Kalaburagi, known as Gulbarga until 2014, in northern Karnataka has seen several protests too—women’s protests, large rallies backed by political parties, human chains and also smaller gatherings on college campuses. Last month, when section 144 was imposed in the city, people descended upon on the streets in defiance. A resident of the city told me, “It feels like there hasn’t been a day without a hunger strike, satyagraha or people’s protest happening.”
On 19 January 2020, the United Brotherhood—an umbrella of student organisations in Kalaburagi—organised a student convention against the CAA, the NRC and the NPR. The protest was held in the grounds outside the National Girls College. A large tent covered the area in front of the stage, with one section to a side walled off for women.
Speeches, poetry readings, qawwali, a screening of explainer videos and dramatised debates about the CAA and the NRC, were on the program itinerary. Speakers from institutions such as the Jawaharlal Nehru University, the Aligarh Muslim University and Jamia Millia Islamia had been invited to address the crowd, along with local teachers student activists and an ex-army official from the Muslim community. Many students and recent graduates I spoke to seemed to have different reasons for being at the protest, though they were united in their belief that it was important for students across the country to come out on the streets at this time.

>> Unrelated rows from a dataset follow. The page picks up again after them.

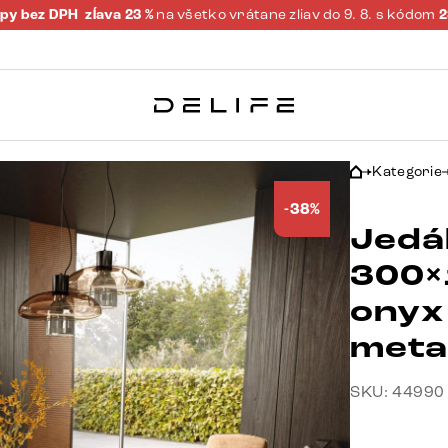
py bez DPH
zĺava 23 %
na všetko vrátane zliav do 9. 8. s kódom
Kategorie
-38%
Jedá
300×
onyx
metal
SKU: 44990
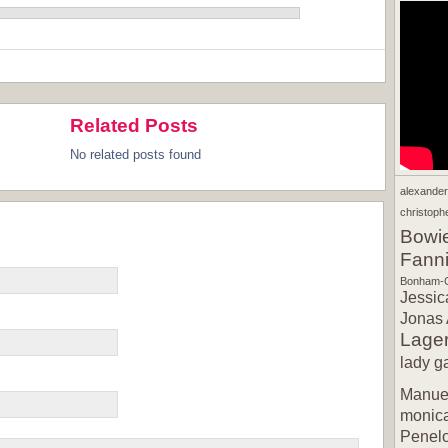
Related Posts
No related posts found
alexande
christophe
Bowi
Fann
Bonham-C
Jessic
Jonas 
Lager
lady g
Manuel
monic
Penel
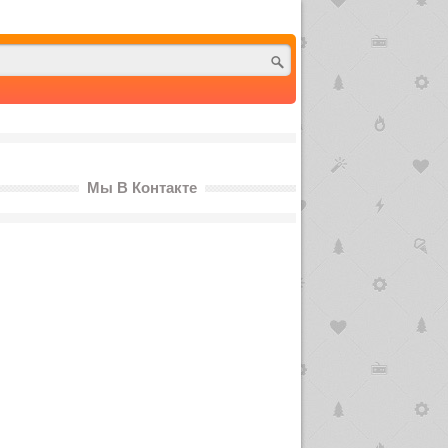
Мы В Контакте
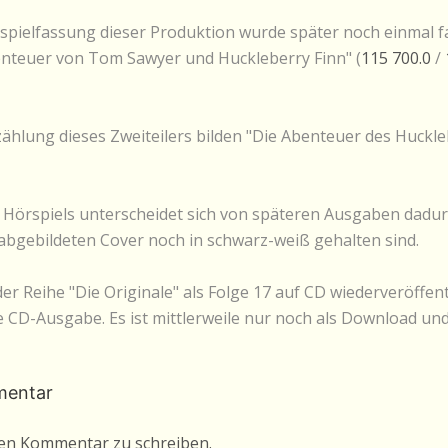
pielfassung dieser Produktion wurde später noch einmal fas
teuer von Tom Sawyer und Huckleberry Finn" (
115 700.0
/
zählung dieses Zweiteilers bilden "Die Abenteuer des Huckle
 Hörspiels unterscheidet sich von späteren Ausgaben dadurc
 abgebildeten Cover noch in schwarz-weiß gehalten sind.
er Reihe "Die Originale" als Folge 17 auf CD wiederveröffent
e CD-Ausgabe. Es ist mittlerweile nur noch als Download un
mentar
nen Kommentar zu schreiben.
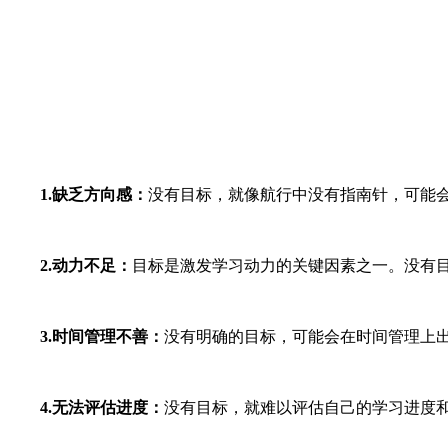
1.缺乏方向感：
没有目标，就像航行中没有指南针，可能
2.动力不足：
目标是激发学习动力的关键因素之一。没有
3.时间管理不善：
没有明确的目标，可能会在时间管理上
4.无法评估进度：
没有目标，就难以评估自己的学习进度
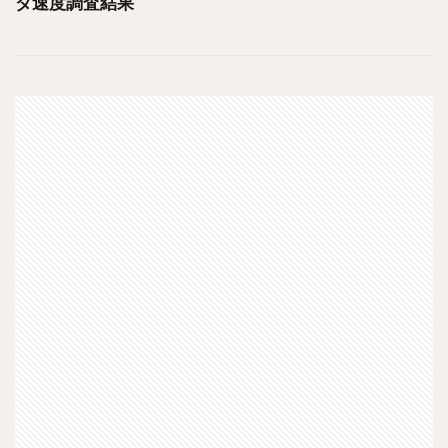
ダ速度調査結果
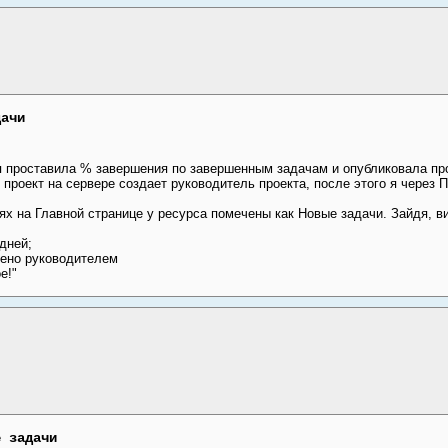
дачи
я проставила % завершения по завершенным задачам и опубликовала пр
проект на сервере создает руководитель проекта, после этого я через
ях на Главной странице у ресурса помечены как Новые задачи. Зайдя, в
дней;
лено руководителем
е!"
е задачи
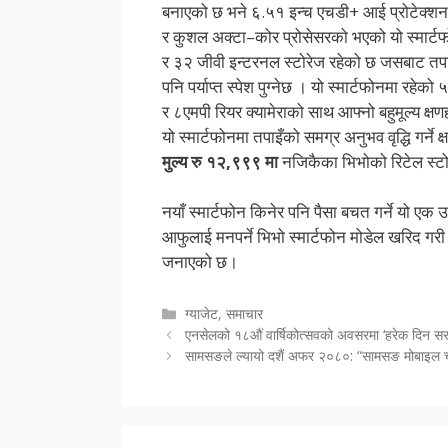
बनाएको छ भने ६.५१ इन्च एचडी+ आई प्रोटेक्शन स
र कुशल अक्टा–कोर प्रोसेसरको भएको यो स्मार्टफो
र ३२ जीवी इन्टरनल स्टोरेज रहेको छ जसबाट तपाइल
पनि पर्याप्त स्पेश पुग्नेछ । यो स्मार्टफोनमा रह
र ८एमपी रियर क्यामेराको साथ आफ्नो बहुमूल्य क्षणहर
यो स्मार्टफोनमा तपाइँको समग्र अनुभव वृद्धि गर्ने 
मुल्य रु १२,९९९ मा
नजिकैका भिभोको रिटेल स्टोर
नयाँ स्मार्टफोन किनेर पनि पैसा बचत गर्ने यो ए
आफुलाई मनपर्ने भिभो स्मार्टफोन मोडेल खरिद गर
जनाएको छ।
Categories
ग्याजेट
,
समाचार
एनसेलको १८औं वार्षिकोत्सवको अवसरमा ‘हरेक दिन सरप
सामसङले ल्यायो दशैं अफर २०८०: “सामसङ मोबाइल च्याप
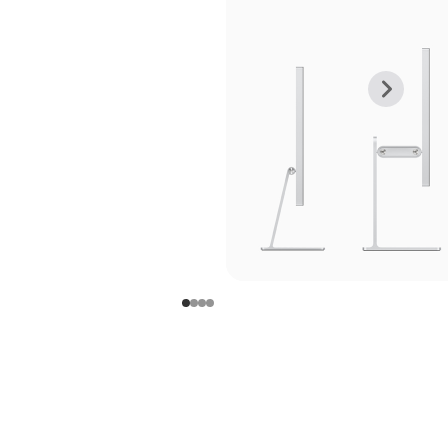
上
下
一
一
张
张
图
图
库
库
图
图
片
片
-
-
支
支
架
架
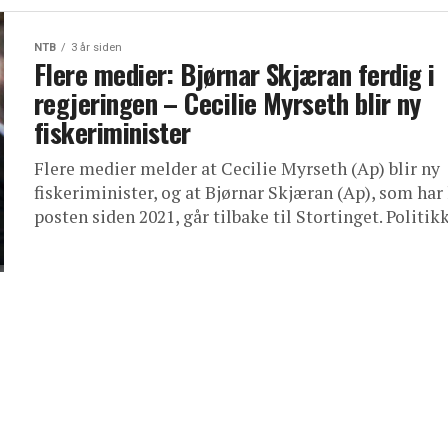
NTB
3 år siden
Flere medier: Bjørnar Skjæran ferdig i
regjeringen – Cecilie Myrseth blir ny
fiskeriminister
Flere medier melder at Cecilie Myrseth (Ap) blir ny
fiskeriminister, og at Bjørnar Skjæran (Ap), som har
posten siden 2021, går tilbake til Stortinget. Politikk:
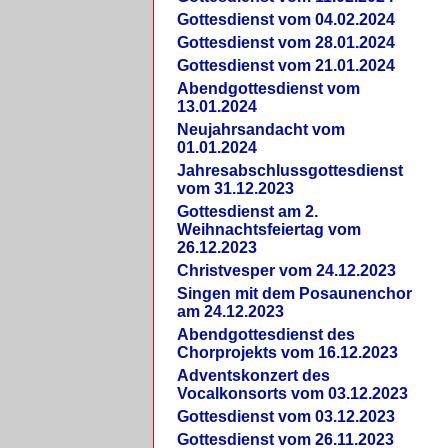
Gottesdienst vom 04.02.2024
Gottesdienst vom 28.01.2024
Gottesdienst vom 21.01.2024
Abendgottesdienst vom
13.01.2024
Neujahrsandacht vom
01.01.2024
Jahresabschlussgottesdienst
vom 31.12.2023
Gottesdienst am 2.
Weihnachtsfeiertag vom
26.12.2023
Christvesper vom 24.12.2023
Singen mit dem Posaunenchor
am 24.12.2023
Abendgottesdienst des
Chorprojekts vom 16.12.2023
Adventskonzert des
Vocalkonsorts vom 03.12.2023
Gottesdienst vom 03.12.2023
Gottesdienst vom 26.11.2023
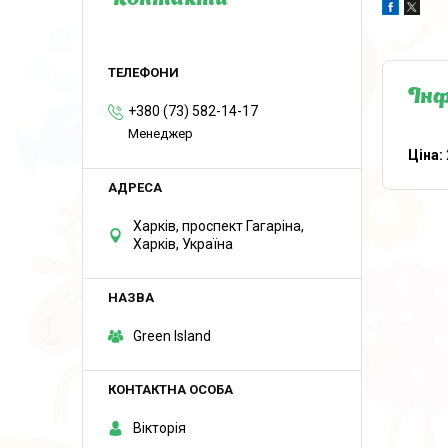
Контакти
Інф
+380 (73) 582-14-17
Менеджер
Ціна:
Харків, проспект Гагаріна,
Харків, Україна
Green Island
Вікторія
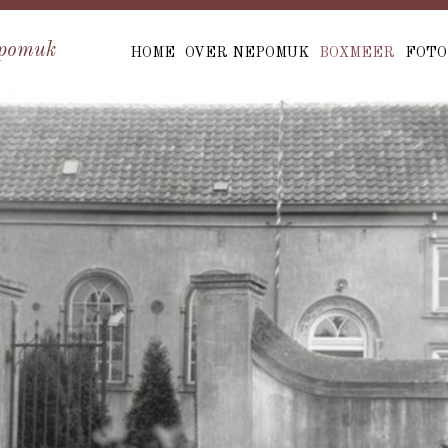
pomuk
HOME
OVER NEPOMUK
BOXMEER
FOTO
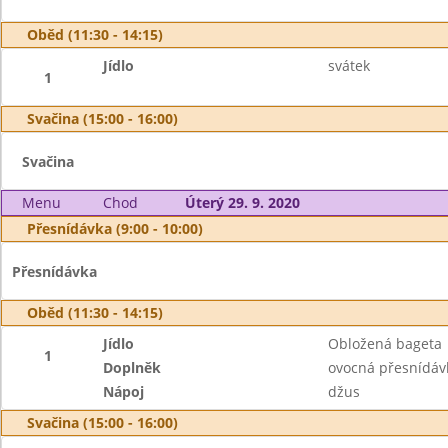
Oběd (11:30 - 14:15)
Jídlo
svátek
1
Svačina (15:00 - 16:00)
Svačina
Menu
Chod
Úterý 29. 9. 2020
Přesnídávka (9:00 - 10:00)
Přesnídávka
Oběd (11:30 - 14:15)
Jídlo
Obložená bageta
1
Doplněk
ovocná přesnídáv
Nápoj
džus
Svačina (15:00 - 16:00)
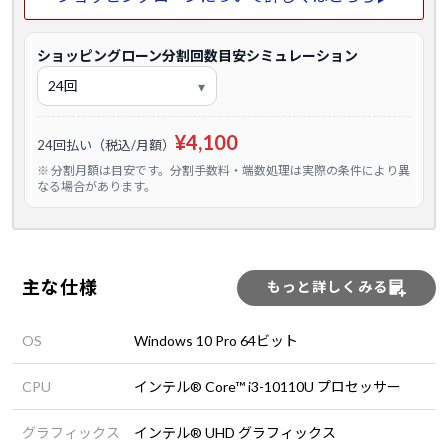
ショッピングローン分割回数目安シミュレーション
¥4,100
24回払い（税込/月額）
※ 分割月額は目安です。分割手数料・端数処理は実際の条件により異
なる場合があります。
主な仕様
もっと詳しくみる
OS
Windows 10 Pro 64ビット
CPU
インテル® Core™ i3-10110U プロセッサー
グラフィックス
インテル® UHD グラフィックス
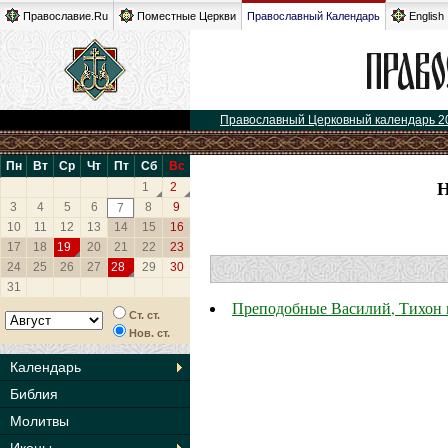
Православие.Ru
Поместные Церкви
Православный Календарь
English
Православный Церковный календарь 2
Пн
Вт
Ср
Чт
Пт
Сб
Вс
1
2
3
4
5
6
8
9
7
10
11
12
13
14
15
16
17
18
19
20
21
22
23
24
25
26
27
28
29
30
31
Преподобные Василий, Тихон 
Ст. ст.
Нов. ст.
Календарь
Библия
Молитвы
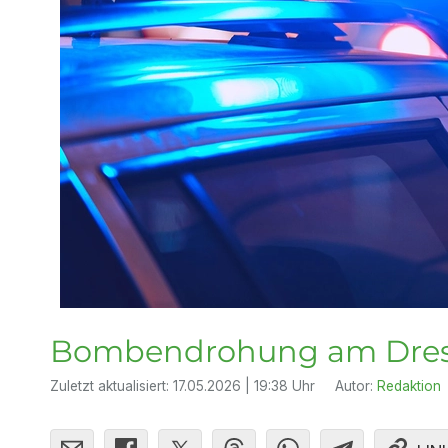
Bombendrohung am Dres
Zuletzt aktualisiert:
17.05.2026 | 19:38 Uhr
Autor:
Redaktion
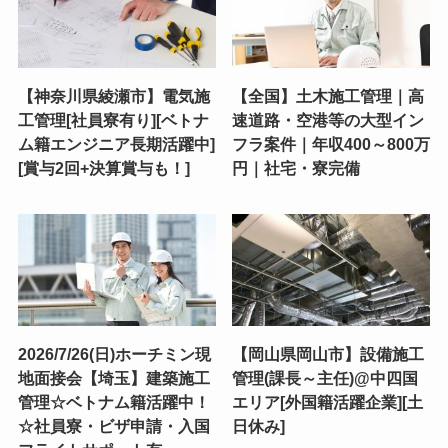
【神奈川県綾瀬市】電気施
【全国】土木施工管理｜高
工管理[社員寮有り][ベトナ
速道路・空港等の大型イン
ム籍エンジニア長期活躍中]
フラ案件｜年収400～800万
[賞与2回+決算賞与も！]
円｜社宅・寮完備
2026/7/26(日)ホーチミン現
【岡山県岡山市】設備施工
地面接会【埼玉】建築施工
管理(課長～主任)@中四国
管理☆ベトナム籍活躍中！
エリア[外国籍活躍企業][土
☆社員寮・ビザ申請・入国
日休み]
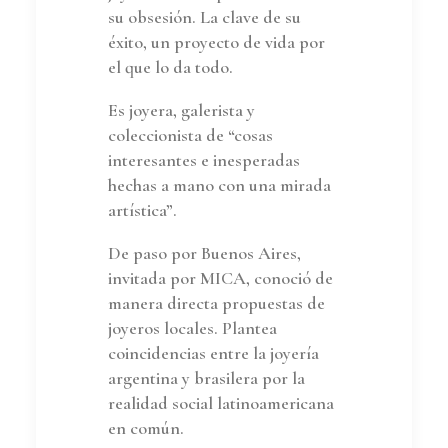
su obsesión. La clave de su
éxito, un proyecto de vida por
el que lo da todo.
Es joyera, galerista y
coleccionista de “cosas
interesantes e inesperadas
hechas a mano con una mirada
artística”.
De paso por Buenos Aires,
invitada por MICA, conoció de
manera directa propuestas de
joyeros locales. Plantea
coincidencias entre la joyería
argentina y brasilera por la
realidad social latinoamericana
en común.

Syed Aleem Ilahi, a student of Indian political studies at Bangalore University, chose to return to his hometown to help organise the convention. “We are in such a situation today,” he said, “that if we don’t speak now, we will be finished.” Ilahi felt that it is important to educate students outside the big cities about the growing protests around the country. “Gulbarga is an education hub,” he said. “We have students from all over the country here. But while there have been many rallies, they aren’t educating us students about what is CAA, what is NRC.”